Wisconsin Media Technician Wins Contest for Worst Writing

by Staff
8.7.07

Jim Gleeson, a forty-seven-year-old media technician from Madison, Wisconsin, was recently named winner of the 25th annual Bulwer-Lytton Fiction Contest, but it’s unlikely that the distinction will earn him any book deals. The award, sponsored by San Jose State University, is given for the year’s worst writing. According to the Bulwer-Lytton Web site, Gleeson will receive "a pittance."

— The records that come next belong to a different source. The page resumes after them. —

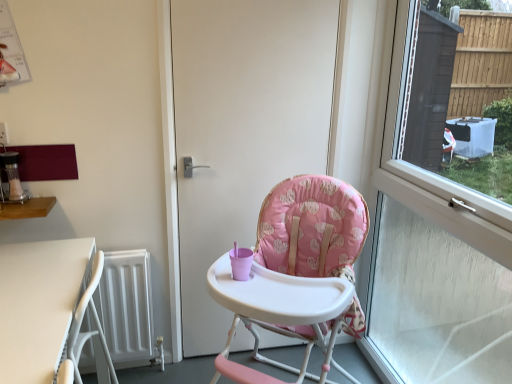 Question: In terms of width, does pink fabric highchair at center look wider or thinner when compared to white matte door at center?

Choices:
 (A) wide
 (B) thin

Answer: (A)

Question: Visually, is pink fabric highchair at center positioned to the left or to the right of white matte door at center?

Choices:
 (A) left
 (B) right

Answer: (B)

Question: Which is farther from the white matte radiator at lower left?

Choices:
 (A) white plastic table at lower left, the 1th table ordered from the bottom
 (B) white matte door at center
 (C) pink fabric highchair at center
 (D) transparent glass window at right
 (E) wooden table at left, which ranks as the first table in top-to-bottom order

Answer: (D)

Question: Which of these objects is positioned closest to the wooden table at left, which ranks as the first table in top-to-bottom order?

Choices:
 (A) pink fabric highchair at center
 (B) white plastic table at lower left, the 2th table when ordered from top to bottom
 (C) transparent glass window at right
 (D) white matte radiator at lower left
 (E) white matte door at center

Answer: (B) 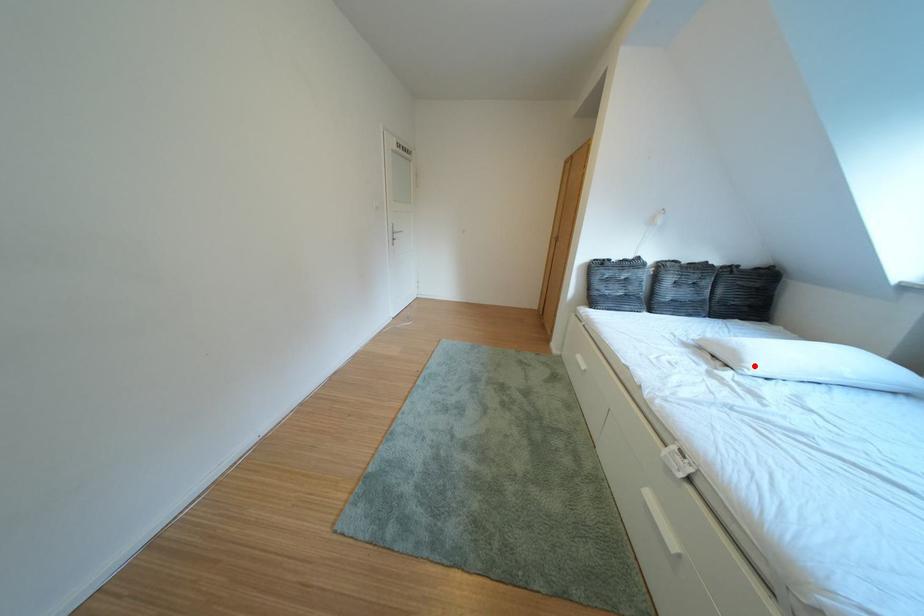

The Bulwer-Lytton Fiction Contest is named after the nineteenth-century author Edward George Earl Bulwer-Lytton, who penned the infamous opener "It was a dark and stormy night." Gleeson’s winning sentence is: "Gerald began—but was interrupted by a piercing whistle which cost him ten percent of his hearing permanently, as it did everyone else in a ten-mile radius of the eruption, not that it mattered much because for them 'permanently' meant the next ten minutes or so until buried by searing lava or suffocated by choking ash—to pee."

An anthology of this year’s notable entries—titled, naturally, It Was a Dark and Stormy Night—will be published by the London-based independent press Friday Project Limited on August 17. (In the past, Penguin has published collections of the best of the bad.)